=== TASK INPUT ===

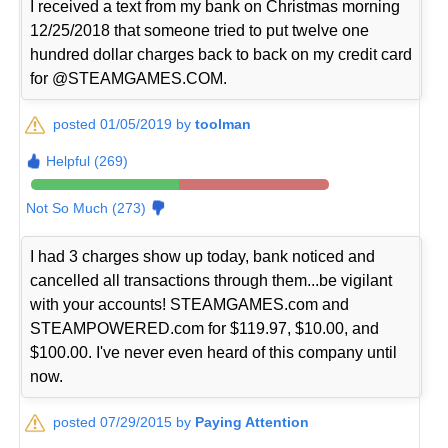
I received a text from my bank on Christmas morning
12/25/2018 that someone tried to put twelve one
hundred dollar charges back to back on my credit card
for @STEAMGAMES.COM.
posted 01/05/2019 by
toolman
Helpful (269)
Not So Much (273)
I had 3 charges show up today, bank noticed and
cancelled all transactions through them...be vigilant
with your accounts! STEAMGAMES.com and
STEAMPOWERED.com for $119.97, $10.00, and
$100.00. I've never even heard of this company until
now.
posted 07/29/2015 by
Paying Attention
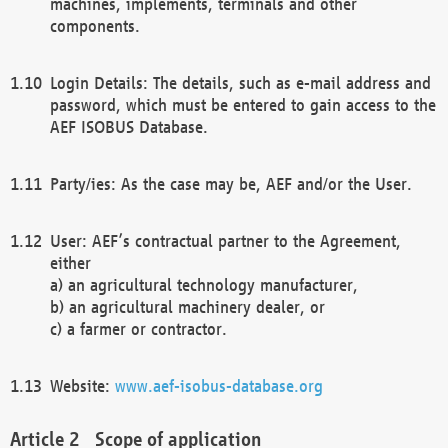
machines, implements, terminals and other
components.
Login Details: The details, such as e-mail address and
password, which must be entered to gain access to the
AEF ISOBUS Database.
Party/ies: As the case may be, AEF and/or the User.
User: AEF’s contractual partner to the Agreement,
either
a) an agricultural technology manufacturer,
b) an agricultural machinery dealer, or
c) a farmer or contractor.
Website:
www.aef-isobus-database.org
Scope of application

===

#### [ACTION ITEM]
The lines beginning with the one that holds "www.aef-isobus-database.org" and ending with the last line of the data above are to be reproduced exactly, and nothing else.

#### [ANSWER SPACE]
www.aef-isobus-database.org
Scope of application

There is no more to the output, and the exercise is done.